What is a True Metal Fan?
Posted by Reggie
You’re not a true metal fan! This is the allegation I have read in several metal forums over the years. It always boggled my mind when I saw someone say that to someone else. I mean, who gets to define what a true fan is? What constitutes being a fan of something at all, let alone being a “true” fan? What the hell does that even mean? In the context of heavy metal I have heard this phrase expressed for at least a couple of reasons.
First, I’ve heard someone once say that a metal fan cannot possibly be a metal fan unless they are a fan of Black Sabbath. I suppose since Black Sabbath is credited as birthing metal as we know it today, I can see the rationale, but do I seriously have to like them?
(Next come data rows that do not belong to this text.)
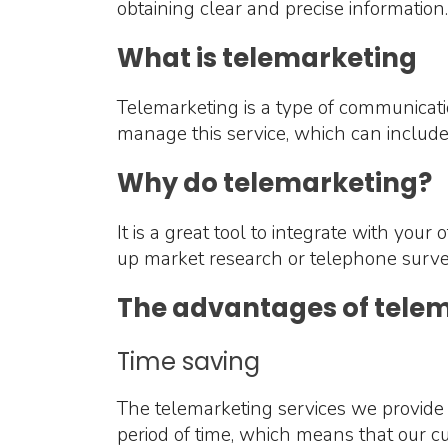
obtaining clear and precise information.
What is telemarketing
Telemarketing is a type of communicati
manage this service, which can includ
Why do telemarketing?
It is a great tool to integrate with your
up market research or telephone surve
The advantages of tele
Time saving
The telemarketing services we provide 
period of time, which means that our cu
I am a fan of metal. Anyone who knows me knows I bleed metal, but I am not a fan Black Sabbath even though I own two of their albums and saw them live. Second, I have also heard the “true fan” line of bullshit used as one cannot be a true fan of (insert band name here) unless one loves every single album and all of the associated songs on those albums to include B-sides and bonus songs from Japanese imports. I love Overkill and consider myself a whole-hearted fan. I have all of their albums and believe me they have quite a bit. But, let’s face it, they have entire albums I may never listen to again because they simply aren’t that good. Yet, I am a fan of Overkill. Lighting has not struck me down yet for saying so.
So, why in the metal community do we sometimes accuse another metal fan of not being a true fan? Is it because they do not share the same level of passion? Is it because they do not like 100% of the material a band records? Is it because they do not go to every possible concert or own the merchandise?
What is a fan anyway? Has anyone taken the time to look up the word? Merriam-Webster (2007) defines fan (not the one that blows) as “an enthusiastic devotee usually as a spectator” and “an ardent admirer or enthusiast.” It seems pretty straightforward whereas I feel I fit the definition of a fan pretty well. I am enthusiastic about metal in general and enthusiastic about most of the music I listen to. But, there is a lot of shit metal out there that I have tossed away or deleted as quickly as I could. The word that makes things a bit more interesting is the word devotee in the first part of Merriam-Webster’s definition. I looked that up on Merriam-Webster (2015) as well and saw that devotee is defined as “a person who enjoys or is interested in something very much” and a “person who has a very strong loyalty to a religion or religious person. Hmmm, things are getting a little more interesting.
As I mentioned, I feel I fit the bill of a fan pretty well by definition, but to be a devotee…not so much. A devotee is loyal to a religion or religious person which is based on faith, not analysis or fact. One just accepts certain truths without thinking about them, but if you want to be an informed, intelligent fan you have to be thinking about what you are consuming. Don’t you?
For me, it means that sometimes some metal won’t measure up even if I want it to (See Megadeth’s Super Collider). I hated giving one of my favorite bands a low rating on an album, but it is what it is: Which is…not that good. I guess if I accept all of these definitions of what a fan is then I cannot be a fan of anything.
Maybe this obsession with defining fandom has to do with the marginalized nature of metal music and the metal lifestyle. If our subculture exists on the edges of mainstream, then we have to cling tighter to keep the subculture cohesive. One way to do that is by defining boundaries. What makes us, us? But, defining by exclusion only further marginalizes our culture. Do we really want to be telling metal dabblers that they don’t belong because they don’t like certain albums or bands? Should we laugh at them when they have never heard of Black Sabbath? Or, do we want to invite more people into the metal world by ceasing to define what a fan should be?
I can’t tell you how many times I have heard someone say they are a fan of metal, but then turn around and blast a house mix or even a dreaded country CD? Such people do exist. I have heard so many times that someone loves metal, but only when they are at the gym? Does this make them lesser metal fan? We certainly shouldn’t treat them as such.
The individual has the right to define themselves. Though, I prefer that no one should have to define themselves for the sake of fitting in. It should not be left up to a few metal elitists to decide who gets to be a fan of metal. If someone tells me they like metal, then that’s great. I don’t judge them on which bands they choose to like or what other music genres they may be interested in. I might roll my eyes a little if their favorite band is Emmure, but at the end of the day I am just happy they like the genre. Welcome to the group!